Task instructions: Filter the lines below, copying only those with the string "avez".
*** Begin section ***
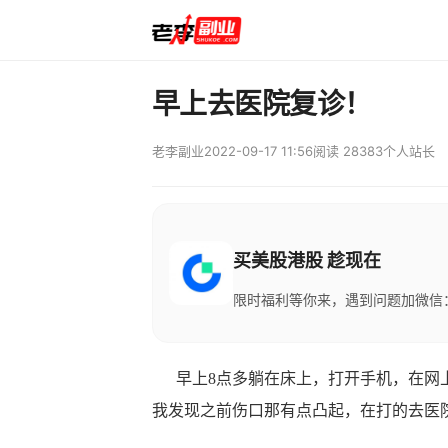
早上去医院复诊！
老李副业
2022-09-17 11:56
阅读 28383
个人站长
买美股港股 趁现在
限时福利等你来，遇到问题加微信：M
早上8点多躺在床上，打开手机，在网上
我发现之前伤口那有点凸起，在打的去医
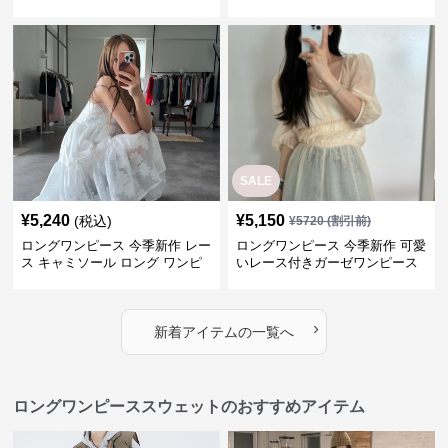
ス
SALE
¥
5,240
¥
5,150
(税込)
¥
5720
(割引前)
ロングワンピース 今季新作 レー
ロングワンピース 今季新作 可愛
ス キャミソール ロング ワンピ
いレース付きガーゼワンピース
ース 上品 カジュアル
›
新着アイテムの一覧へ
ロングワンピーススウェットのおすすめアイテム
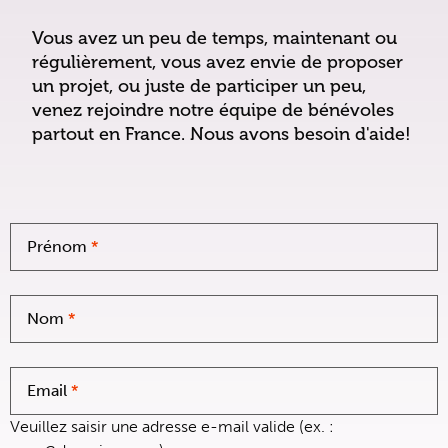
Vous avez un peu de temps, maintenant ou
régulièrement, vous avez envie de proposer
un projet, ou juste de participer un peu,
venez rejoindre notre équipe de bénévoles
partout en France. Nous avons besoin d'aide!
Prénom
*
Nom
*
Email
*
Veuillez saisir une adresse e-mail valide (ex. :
*** End section ***
Exercise response:
Vous avez un peu de temps, maintenant ou
régulièrement, vous avez envie de proposer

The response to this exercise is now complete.